En échange, vous vous êtes engagés à mener un programme d’aide « humanitaire » et de développement permettant de répondre aux besoins des réfugiés syriens. Vous avez présenté ce geste comme un moyen d’atténuer la souffrance humaine. Cette aide est toutefois conditionnée à des renvois à l’étranger, et viole ainsi le principe humanitaire d’assistance inconditionnelle basée sur les besoins uniquement. En offrant des milliards d’euros à la Turquie pour que, à l’abri de nos regards, elle prenne en charge ces populations, vous confrontez les organisations humanitaires à un terrible dilemme : bien que les réfugiés et les migrants aient désespérément besoin d’assistance, doivent-elles se compromettre en devenant complices d’une politique visant, à terme, à contrôler les frontières ?
Si la Turquie a évidemment besoin d’aide – le pays a déjà accueilli près de trois millions de réfugiés sur son sol – il n’en demeure pas moins que l’aide humanitaire doit être séparée de l’accord politique.
Cet accord envoie de surcroît un signal préoccupant au reste du monde : d’autres pays pourraient tenter de se soustraire à leur devoir de proposer l’asile. Si les États s’en inspirent, le concept de « réfugié » pourrait cesser d’exister. Des populations se retrouveront prises au piège dans des zones de guerre, au risque d’y mourir. Le bombardement récemment d’un camp de déplacés près d’Idlib, dans lequel 28 personnes au moins ont été tuées, montre que le concept « d’espaces sûrs » en Syrie n’est pas viable.
Pendant ce temps, l’accueil officiel offert par l’Europe à ceux qui sont bloqués en Grèce est honteux. Dans les camps sur les iles grecques, il n’y a aucune protection. Une fois la nuit tombée, les femmes ont peur de se rendre aux toilettes, les mères supplient pour obtenir du lait maternisé afin de nourrir leurs jeunes enfants, et les hommes de tous âges perdent leur dignité en se battant pour des restes de nourriture ou pour savoir qui sera le prochain dans la file.

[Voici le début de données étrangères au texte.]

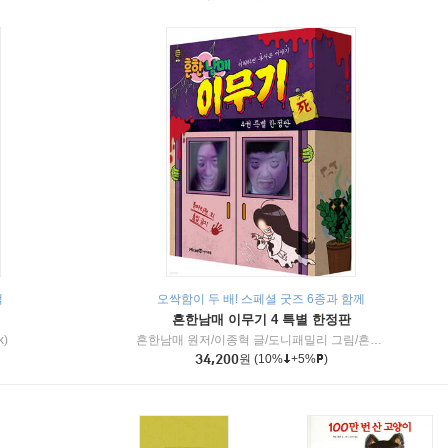
책
오싹함이 두 배! 스페셜 굿즈 6종과 함께
흔한남매 이무기 4 특별 한정판
k)
흔한남매 원저/이종혁 글/도니패밀리 그림/흔한컴퍼니 감수
34,200
원
(10%
+5%
)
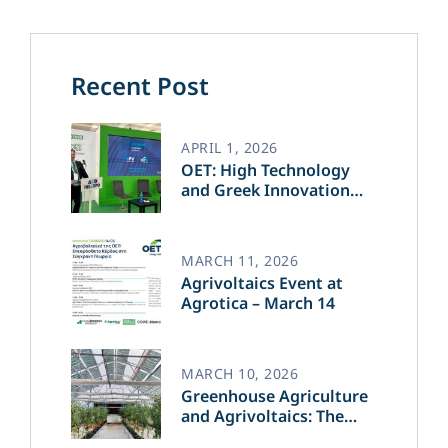
Recent Post
APRIL 1, 2026
OET: High Technology
and Greek Innovation
Transforming the Future
of Green Energy​
MARCH 11, 2026
Agrivoltaics Event at
Agrotica – March 14
MARCH 10, 2026
Greenhouse Agriculture
and Agrivoltaics: The
Greek Innovation of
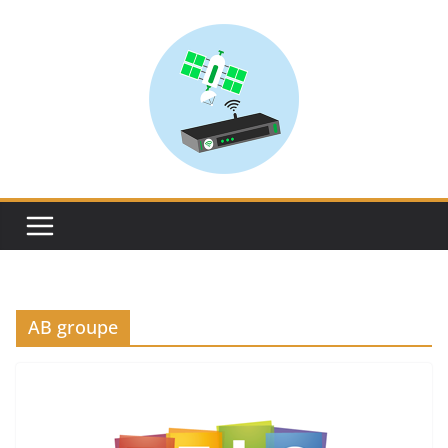
Skip
to
content
AB groupe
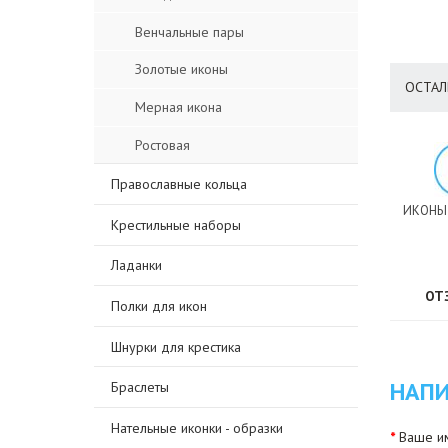
Венчальные пары
Золотые иконы
ОСТАЛ
Мерная икона
Ростовая
Православные кольца
ИКОНЫ
Крестильные наборы
Ладанки
ОТ
Полки для икон
Шнурки для крестика
НАПИ
Браслеты
Нательные иконки - образки
Ваше им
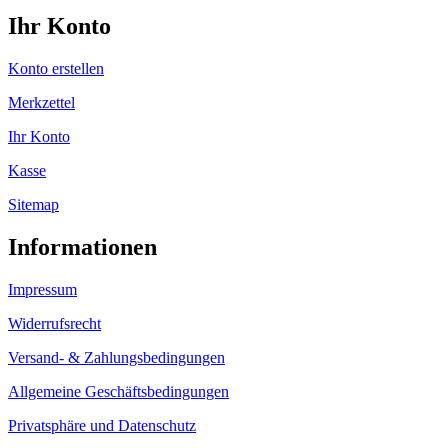
Ihr Konto
Konto erstellen
Merkzettel
Ihr Konto
Kasse
Sitemap
Informationen
Impressum
Widerrufsrecht
Versand- & Zahlungsbedingungen
Allgemeine Geschäftsbedingungen
Privatsphäre und Datenschutz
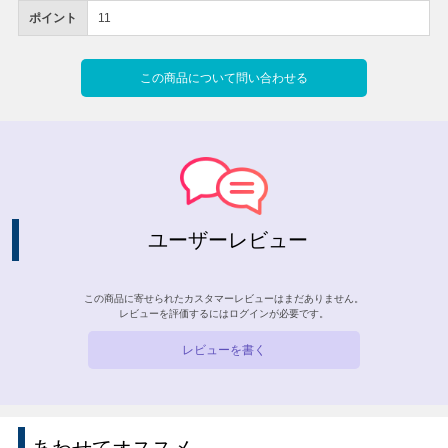
ポイント
11
この商品について問い合わせる
ユーザーレビュー
この商品に寄せられたカスタマーレビューはまだありません。
レビューを評価するには
ログイン
が必要です。
レビューを書く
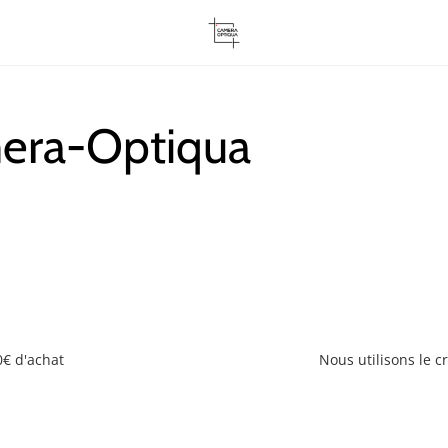
mera-Optiqua
0€ d'achat
Nous utilisons le 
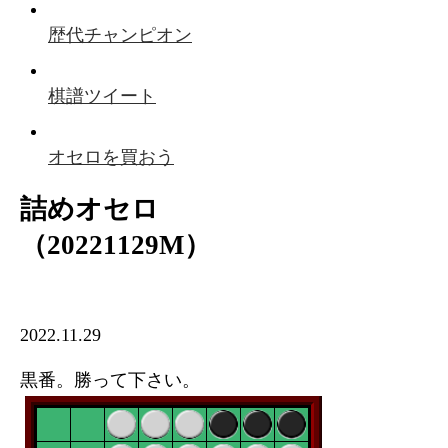
歴代チャンピオン
棋譜ツイート
オセロを買おう
詰めオセロ
（20221129M）
2022.11.29
黒番。勝って下さい。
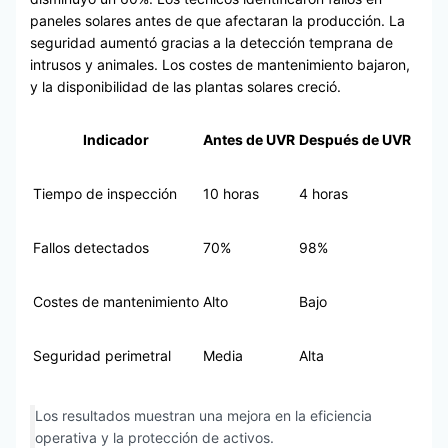
paneles solares antes de que afectaran la producción. La
seguridad aumentó gracias a la detección temprana de
intrusos y animales. Los costes de mantenimiento bajaron,
y la disponibilidad de las plantas solares creció.
Indicador
Antes de UVR
Después de UVR
Tiempo de inspección
10 horas
4 horas
Fallos detectados
70%
98%
Costes de mantenimiento
Alto
Bajo
Seguridad perimetral
Media
Alta
Los resultados muestran una mejora en la eficiencia
operativa y la protección de activos.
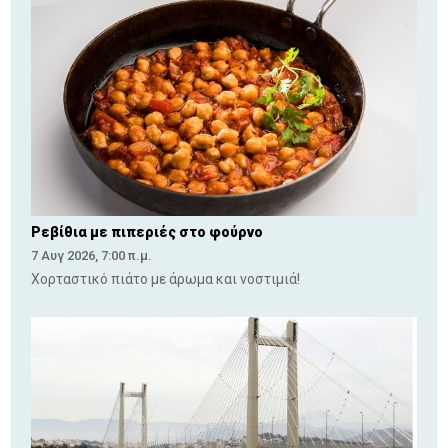
Ρεβίθια με πιπεριές στο φούρνο
7 Αυγ 2026, 7:00 π.μ.
Χορταστικό πιάτο με άρωμα και νοστιμιά!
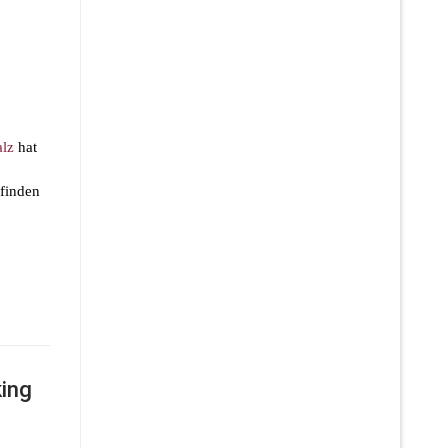
alz
hat
 finden
ing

Pays d’Europe, ces populations ont besoin de votre aide et de votre protection, pas seulement de votre argent. La seconde guerre mondiale est-elle déjà si loin que vous ne vous souvenez plus du besoin vital de fuir les violences et les persécutions ? Si une fuite d’une telle ampleur est un sujet politique hautement sensible, elle reste avant tout une urgence humanitaire.
Si les citoyens européens sont nombreux à s’être portés volontaires pour aider les personnes déplacées, votre gestion de la crise reste dictée par la peur d’hypothétiques conséquences politiques.
Nous vous demandons à vous, dirigeants européens, d’être à la hauteur de l’enjeu, et d’enfin vous mobiliser pour offrir assistance, accueil et protection à ceux qui en ont besoin.